Journal of the NACAA
ISSN 2158-9429
Volume 4, Issue 2 - November, 2011


Evolution of a Green Job Skills Program for Unemployed US Veterans

Rowe, A.A., Environmental and Resource Management Agent for Essex/Passaic Counties, Rutgers Cooperative Extension
Zientek, J.L., Senior Program Coordinator, Rutgers Cooperative Extension


The Rutgers Cooperative Extension Sustainable Landscape and Stormwater Management class at the East Orange, NJ, Veteran Affairs Hospital has evolved over several years from evening seminars to a true certification program lasting several months. The class grew out of the persistence of a veteran who was a Rutgers Certified Master Gardener who connected the Veteran Affairs administration with the local office of Rutgers Cooperative Extension.  This program is now training unemployed veterans to re-enter the workforce with “green job” skills.  Several iterations of the class have brought it to its current format of in-class lectures augmented by hands-on training on the hospital grounds, as well as field trips offsite. This program is providing valuable green job training to veterans while also improving the hospital property through landscape beautification and the installation of stormwater management controls.  

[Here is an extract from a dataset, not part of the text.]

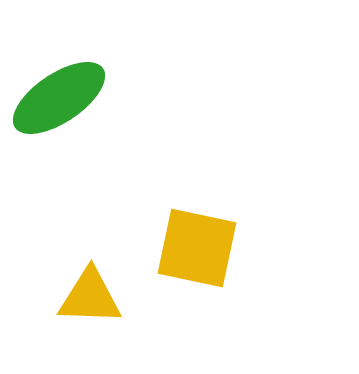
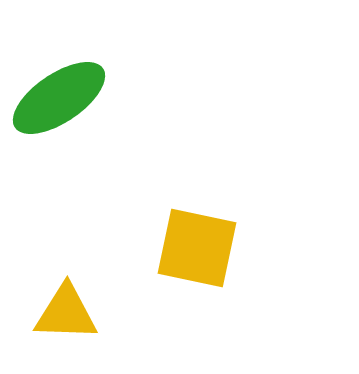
yellow triangle: moved 24 px left, 16 px down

Introduction and Program Background

The Veterans Affairs (VA) Health Care System is a national network of hospitals, outpatient clinics, and treatment centers for eligible veterans. In New Jersey, there are two major VA hospitals, one in Lyons and one in East Orange. The East Orange facility focuses on primary care for veterans and treats over 60,000 patients each year through 390,000 outpatient visits (Department of Veterans Affairs, 2010). The hospital’s mission is to “honor America's veterans by providing exceptional health care that improves their health and well being” and it has been in operation since 1952 (Department of Veterans Affairs, 2011). The VA Health Care System has a strong partnership with the Planetree Corporation, which is a patient-centered healthcare organization that focuses on patient well-being and the promotion of healing environments.

In 2005, a Rutgers Cooperative Extension (RCE) Senior Program Coordinator collaborated with the Newark Housing Authority to include public housing residents in the Rutgers Master Gardener program in Essex County. One of the students was a veteran going through the East Orange VA Hospital’s substance abuse program who had always been interested in gardening and landscaping. That veteran decided to enroll in RCE’s Master Gardener program.  After passing the exam and completing the required volunteer hours, the veteran became a Rutgers Certified Master Gardener and was approached by the VA hospital’s administration to tend to the landscaped courtyards between the facility buildings. The veteran enthusiastically complied, but soon became overwhelmed. He recruited the assistance of other Master Gardeners who helped assess the state of the existing landscape and developed new landscape designs for some of the public spaces. More assistance was required, and the veteran referred the Planetree coordinator and VA administration to the local RCE Senior Program Coordinator.  The Program Coordinator explained to VA/Planetree that Rutgers Master Gardeners are educators more than laborers, and that they would not be able to maintain the hospital grounds.  This led to a series of 10 evening seminars for hospital patients and staff, as well as a small workforce of veterans that began tending the hospital grounds as horticultural recreation. These classes were attended by 8 to 14 veterans each week as well as 6 to 10 nurses, doctors or laboratory technicians.

 The trained veterans started to focus on the hospital’s landscaping by mowing the lawn, weeding, and trimming bushes.  One of the first lectures presented by RCE was titled “Salad in a Box” which taught how to produce fresh salad greens (spinach, lettuce, and arugula) in a small container.  The gardening crew applied this concept to an unused 6’ x 10’ raised concrete planter and created a small “hoop house” in the clinic’s courtyard.  From November through February, this unheated structure provided fresh greens that were taken home by the veterans.  More importantly, the success of this small project excited the veterans about the potential of gardening at the hospital. 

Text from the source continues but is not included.